Canada’s Cellphone Oligopoly

July 11, 2008 · Posted in Conservatism.ca 

Gone are the days when cellphones were a luxury, or a tool for a few business elite. They are now a normal and essential part of life – both in business and personal affairs. Many families, like mine, have done away with fixed line phones completely, and this trend is growing. In fact, look all around the world, and you’ll see people getting more connected and benefiting from this amazing technology – EXCEPT IN CANADA.

Yes, Canada, that backwater of cellphone oblivion – nowhere near advanced as some dynamic, modern economies like Uganda and Tanzania.

First Rogers Wireless, stuck in 1989, with their refusal to come up with a pricing plan that will actually promote their new iPhone product (which, thanks to their monopoly on that protocol, and their takeover of Fido, is Apple’s only choice in Canada). Now, Bell and TELUS charging for incoming text messages, including SPAM. Imagine if we had to pay for spam email? I’d be broke!!

It’s time for cellphone executives to pull their collective heads out of their collective behinds. They’re not just hurting consumers, their dragging our country down (in a very real and serious sense, by damaging our competitiveness, productivity and technical innovation). No serious Internet company in Canada (like mine) is going to develop applications for wireless devices – why? There’s no market!

Worst of all for Canada and for cellphone shareholders, they are hurting their own bottom lines as well by limiting their market. But they don’t see it that way – clearly they don’t see a business case for Canadians using new technology en masse.

And isn’t that what this is all about? Larger corporations and Government clients have their blackberries and pay exorbitant fees for them – of course, it’s all expensed, so it’s not real money. If they offered a reasonable price to other people, they’d risk a backlash for raised rates to these lucrative clients, and what if that wasn’t offset by all the new clients coming on?

Could you imagine if the same backwards logic was used with any other technological innovation – radio, television, microwave ovens, etc. McDonald’s can have microwaves, but the rest of us, forget it!

For a better comparison, how about the always-on DSL/Cable internet. Suppose you could use it all you wanted, but as soon as you go over 6 gigabytes in a month, they start quietly charging you some ridiculous rate per kilobyte then slap you with a big fat bill a couple weeks after the end of the month!

Unlimited data plans (and, frankly, voice plans, too) are not the future – they are the “present”, at least everywhere else in the world.

This is ritual idiocy. We shouldn’t be arguing about this, time to join the 21st century!

Comments

  • Paul Holmes
    Harry,

    I'm not suggesting there should be one rate, I'm suggesting there should be an "unlimited" option. If people intend on using far less, then they should have that option.

    However, why anyone would get an iPhone with no intention of using it to its full capacity is completely beyond me - why not just get a little NOKIA handset?

    The entire point with the iPhone, and most of the other devices, however, is that they are "designed" to constantly access the network - it's built into their functionality.

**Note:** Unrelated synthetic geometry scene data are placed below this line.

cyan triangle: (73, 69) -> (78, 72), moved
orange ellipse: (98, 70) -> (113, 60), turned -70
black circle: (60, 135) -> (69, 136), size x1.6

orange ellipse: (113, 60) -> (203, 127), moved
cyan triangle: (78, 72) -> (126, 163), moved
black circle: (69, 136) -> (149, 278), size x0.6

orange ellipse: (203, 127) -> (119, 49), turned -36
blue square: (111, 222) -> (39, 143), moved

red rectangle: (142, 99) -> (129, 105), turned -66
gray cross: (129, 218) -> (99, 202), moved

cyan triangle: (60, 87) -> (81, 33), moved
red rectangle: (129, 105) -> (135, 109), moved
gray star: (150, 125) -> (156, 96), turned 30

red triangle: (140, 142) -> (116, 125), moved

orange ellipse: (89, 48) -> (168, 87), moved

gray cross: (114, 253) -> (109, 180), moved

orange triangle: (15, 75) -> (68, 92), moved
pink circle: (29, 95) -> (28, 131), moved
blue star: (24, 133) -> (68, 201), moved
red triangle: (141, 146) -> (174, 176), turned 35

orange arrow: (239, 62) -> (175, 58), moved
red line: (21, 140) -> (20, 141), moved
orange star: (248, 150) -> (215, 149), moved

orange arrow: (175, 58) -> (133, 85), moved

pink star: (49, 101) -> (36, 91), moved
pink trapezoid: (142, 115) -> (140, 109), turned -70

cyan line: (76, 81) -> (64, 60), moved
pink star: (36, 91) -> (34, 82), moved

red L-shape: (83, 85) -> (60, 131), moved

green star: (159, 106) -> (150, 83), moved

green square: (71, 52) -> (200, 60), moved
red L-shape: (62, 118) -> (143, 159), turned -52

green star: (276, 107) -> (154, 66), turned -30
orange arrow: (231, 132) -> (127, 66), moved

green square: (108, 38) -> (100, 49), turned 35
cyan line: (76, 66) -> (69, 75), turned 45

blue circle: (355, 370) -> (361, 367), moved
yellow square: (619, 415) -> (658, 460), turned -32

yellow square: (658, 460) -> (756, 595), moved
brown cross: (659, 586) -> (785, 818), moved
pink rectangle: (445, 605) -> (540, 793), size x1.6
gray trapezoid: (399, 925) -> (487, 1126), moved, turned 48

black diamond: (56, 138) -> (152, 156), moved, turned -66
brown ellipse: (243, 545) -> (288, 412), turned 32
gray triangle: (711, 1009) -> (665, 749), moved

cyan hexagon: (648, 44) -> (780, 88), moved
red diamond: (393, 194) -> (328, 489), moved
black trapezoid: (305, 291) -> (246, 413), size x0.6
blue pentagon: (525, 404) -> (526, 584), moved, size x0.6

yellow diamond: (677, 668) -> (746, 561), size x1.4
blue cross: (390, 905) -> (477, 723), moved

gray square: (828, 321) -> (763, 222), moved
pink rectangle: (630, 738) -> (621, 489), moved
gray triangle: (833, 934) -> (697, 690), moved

From a "functionality" point of view, it's not like gasoline, it's more like a rear view mirror - it's an important part of the car, and it's just not the same experience driving it without one.

    Canadian wireless companies don't understand this - and they're the idiots selling them.
  • Harry
    I agree with most of the above. Compared to every other country I've heard of, we're paying far more for far less.

    However, in terms of the internet plans, I have no problem with them charging for usage. If the pipe is only so big, and you're consuming 10x as much of the pipe as I am, why shouldn't you pay more? Capacity, while expandable with capital expenditures, is certainly a finite supply. Most everything else in our society is charged based on consumption, why shouldn't internet use be the same? To have the same price for everyone is like saying we should all pay $50 to fill up our cars with gas. Doesn't matter how much we pump, it should be a flat $50.
  • Mississauga Tom
    I agree with all the above.

    Also, about twenty years ago someone told me that Bell Canada was the only land-line carrier in North America that got away with charging extra for touch-tone (TM) dialling. If true why is it still happening?